Rodrigues pointed to the city’s poor record on pollution, exceeding annual safe levels already in some places, just days into the year, and with some streets hitting three times the legal limit for NO2. But her department is fighting back with a series of initiatives, including consulting on a ‘T-charge’ on older, polluting vehicles entering central London that adds £10 onto the £11.50 congestion charge, mainly for pre-2006 cars. This, she said, will be the toughest emissions standard of any major city. Although diesel cars accounted for around half of the UK market in 2014, they perform at a ‘drastically poor’ level in emissions terms in urban environments and the GLA is urging government to accelerate action. ‘The mayor is clear that we need big, bold and sometimes difficult policies’, said Rodrigues, but a holistic approach is required. ‘We need to start removing diesel, but we don’t want to dash back to petrol either.’
Other initiatives include the creation of an ultra low emission zone, 12 new low emission bus zones, help for boroughs tackling hotspots, and concentrating on reconfiguring streets to make them more attractive and appealing, with the best example being the ‘transformation’ of Oxford Street, ‘making it a place for people rather than vehicles.’ The mayor also wants to hold government to account, said Rodrigues, with a ‘step change in ambition’ including reforming vehicle excise duty and a national diesel scrappage scheme.
Paris, however, has already made some big changes, faced with similar problems – with some 3.2 million people exposed to values above safe limits.

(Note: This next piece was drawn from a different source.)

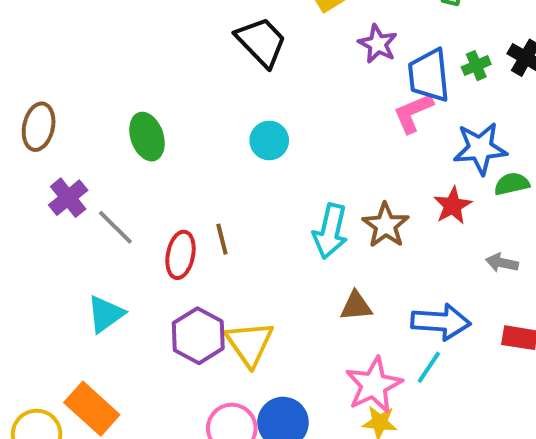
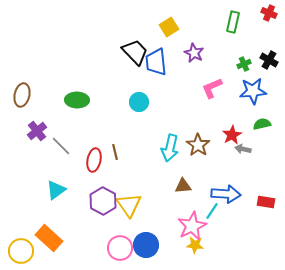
blue trapezoid: (429, 75) -> (156, 62), moved
green ellipse: (147, 137) -> (77, 100), turned -70
blue star: (480, 148) -> (253, 91), moved
gray arrow: (502, 263) -> (243, 149), moved
cyan line: (429, 367) -> (212, 211), moved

It has reduced car traffic by 40% since 2001, and cut pollution levels by 50%. Cars, coaches and motorbikes are now classified according to their polluting level, said Dominique Alba, Directrice générale de l'Apur. The city has implemented temporary road closures including the Champs Elysées once a month, and has started to consider public spaces as a ‘Swiss knife’ with multifunctional uses, has built a tramway network, introduced a bike hire system that extends now to electric bikes, and is pedestrianizing or ‘reconquesting’ the banks of the Seine. ‘We say we opened them, rather than closed them’, said Alba, adding that the secret lay in implementing change rapidly, like a ‘circus’.
Back in London, Low Emission Neighbourhoods are another potential aid to cutting air pollution, said WSP associate director Glenn Higgs, with a focus on looking at issues again in a holistic way. LENs can be ‘transformative places’, said Higgs, armed with £11m of investment over three years including £5 million from the Mayor’s Fund, and boroughs involved including Westminster, the City of London, hackney, Islington and Tower Hamlets, Redbridge and Newham. As part of its work here, for example, Westminster is aiming to employ a series of ‘air force’ parking marshals policing people with their engines idling, while the City Fringe’s plans include improvements to public realm around Leonard Circus, furthering its results in creating ‘a place out of a junction’.
Atkins’ Dave Williams said that he was ‘pretty optimistic’ about air quality, especially given the High Court ruling in November that found that more urgent action must be taken. But it was important to keep pressing for changes, said Williams, especially now. ‘Brexit is a fantastic opportunity to revisit our air quality legislation.’